If anyone else has mentioned the backward-compatibility issue by now, I
haven't see it. I believe that would make it a fairly big problem.
I expect that there is code out in the wild which (for good or ill) now
expects 1**Fraction(2, 3) to return 1.0, rather than Fraction(1), and
similarly for the other examples. Changing that could break people's
code.
Even if we had consensus that this was a good idea, or at least
consensus from the maths-folk who care about this sort of thing (I'd
like to know what Uncle Timmy and Mark think of this idea), it would
still probably need a "__future__" import to activate it, or a
deprecation period. Or some other annoyance.

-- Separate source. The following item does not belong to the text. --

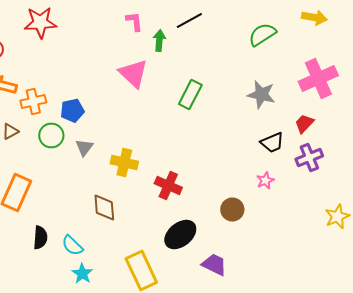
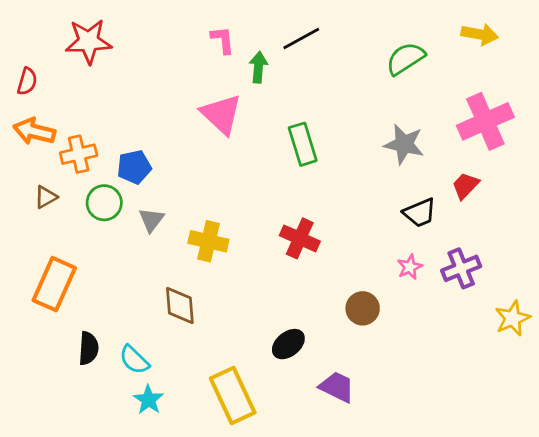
green rectangle: (190, 94) -> (303, 144), turned -44
purple cross: (309, 158) -> (461, 268), moved
red cross: (168, 186) -> (300, 238), moved
black ellipse: (180, 234) -> (288, 344), size x0.7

Possibly the simpler approach would be to add a subclass that does what
you want. UnitRootFraction or something.
Then the only argument will be whether such a subclass ought to go into
the fractions module, or your own personal toolkit :-)
I must admit though, I'm a bit curious as to what you are doing that
having 1**Fraction(2,3) return 1.0 is an annoyance, but having
27**Fraction(2,3) return 8.999999999999998 instead of Fraction(9) isn't.